== TASK ==
A word-for-word copy of the records is needed, with every picture left out.

◇ ◇ ◇

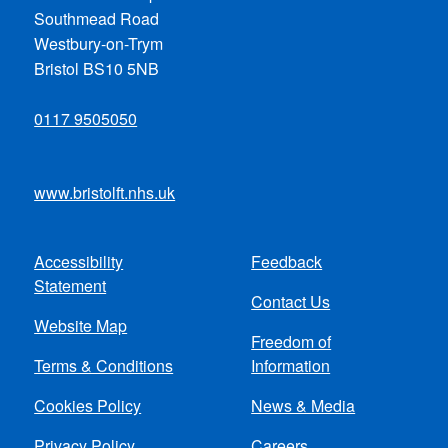
Southmead Road
Westbury-on-Trym
Bristol BS10 5NB
0117 9505050
www.bristolft.nhs.uk
Accessibility
Feedback
Footer
Statement
Contact Us
menu
Website Map
Freedom of
Terms & Conditions
Information
Cookies Policy
News & Media
Privacy Policy
Careers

◇ ◇ ◇

== OUTPUT FOR THIS EXERCISE ==
Southmead Road
Westbury-on-Trym
Bristol BS10 5NB
0117 9505050
www.bristolft.nhs.uk
Accessibility
Feedback
Footer
Statement
Contact Us
menu
Website Map
Freedom of
Terms & Conditions
Information
Cookies Policy
News & Media
Privacy Policy
Careers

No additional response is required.